## Directions for this task
Lines from the one containing "股价运行通道、捕捉短线买卖" through the last line of the data below are to be returned exactly; leave out the rest.

## Page-level text extractions
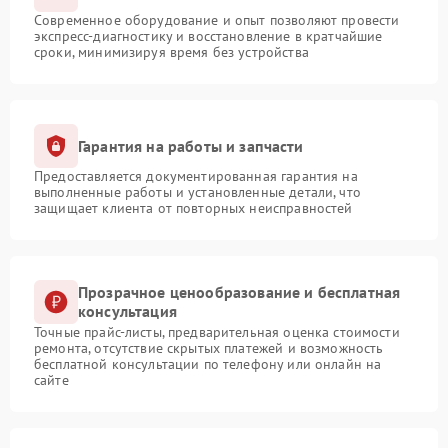
Современное оборудование и опыт позволяют провести
экспресс-диагностику и восстановление в кратчайшие
сроки, минимизируя время без устройства
Гарантия на работы и запчасти
Предоставляется документированная гарантия на
выполненные работы и установленные детали, что
защищает клиента от повторных неисправностей
Прозрачное ценообразование и бесплатная
консультация
Точные прайс-листы, предварительная оценка стоимости
ремонта, отсутствие скрытых платежей и возможность
бесплатной консультации по телефону или онлайн на
сайте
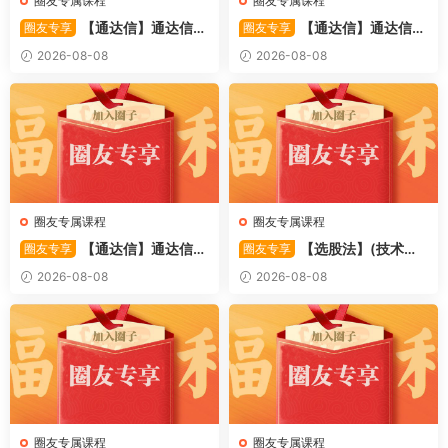
圈友专属课程
圈友专属课程
【通达信】通达信
【通达信】通达信
圈友专享
圈友专享
〖备战龙妖〗副图/选股 精准
〖重心突破〗主副图/选股 捕
2026-08-08
2026-08-08
捕捉龙头启动进场信号 源码
捉股价在特定形态下的反转与
启动信号 源码
圈友专属课程
圈友专属课程
【通达信】通达信
【选股法】(技术篇)
圈友专享
圈友专享
〖萧啸双通道〗主图指标 研判
强势个股选股法操作理念、策
2026-08-08
2026-08-08
股价运行通道、捕捉短线买卖
略与工具（上下）视频课程 共
时机 源码
2个视频
圈友专属课程
圈友专属课程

## Response area
股价运行通道、捕捉短线买卖
略与工具（上下）视频课程 共
时机 源码
2个视频
圈友专属课程
圈友专属课程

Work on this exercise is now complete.